When you retype the data, keep every word exactly and include none of the pictures.

++++ Source data ++++

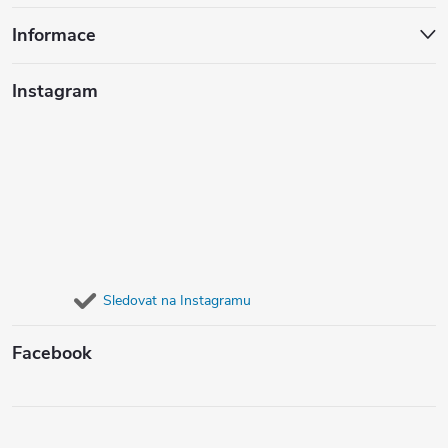
Informace
Instagram
Sledovat na Instagramu
Facebook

++++

Reply to the task
Informace
Instagram
Sledovat na Instagramu
Facebook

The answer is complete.